## WORK TO COMPLETE
A verbatim copy of the lines starting at the one with "astyczność w wykonywaniu" and ending at the last line below is required; include nothing else.

[Extracted page text data]
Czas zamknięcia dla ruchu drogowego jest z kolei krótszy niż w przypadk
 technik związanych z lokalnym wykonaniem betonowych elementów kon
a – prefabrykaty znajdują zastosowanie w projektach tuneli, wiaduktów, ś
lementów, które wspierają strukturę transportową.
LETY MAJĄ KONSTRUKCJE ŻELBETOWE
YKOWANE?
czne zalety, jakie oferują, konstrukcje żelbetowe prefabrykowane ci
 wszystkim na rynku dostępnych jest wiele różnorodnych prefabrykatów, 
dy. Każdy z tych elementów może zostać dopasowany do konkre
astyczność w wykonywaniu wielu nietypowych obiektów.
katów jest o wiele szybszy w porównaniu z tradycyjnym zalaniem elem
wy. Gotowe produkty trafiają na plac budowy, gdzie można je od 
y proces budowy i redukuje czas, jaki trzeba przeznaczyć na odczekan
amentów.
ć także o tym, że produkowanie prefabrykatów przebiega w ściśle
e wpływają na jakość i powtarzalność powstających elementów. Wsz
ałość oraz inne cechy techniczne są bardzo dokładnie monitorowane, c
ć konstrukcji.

## COMPLETED TASK
astyczność w wykonywaniu wielu nietypowych obiektów.
katów jest o wiele szybszy w porównaniu z tradycyjnym zalaniem elem
wy. Gotowe produkty trafiają na plac budowy, gdzie można je od 
y proces budowy i redukuje czas, jaki trzeba przeznaczyć na odczekan
amentów.
ć także o tym, że produkowanie prefabrykatów przebiega w ściśle
e wpływają na jakość i powtarzalność powstających elementów. Wsz
ałość oraz inne cechy techniczne są bardzo dokładnie monitorowane, c
ć konstrukcji.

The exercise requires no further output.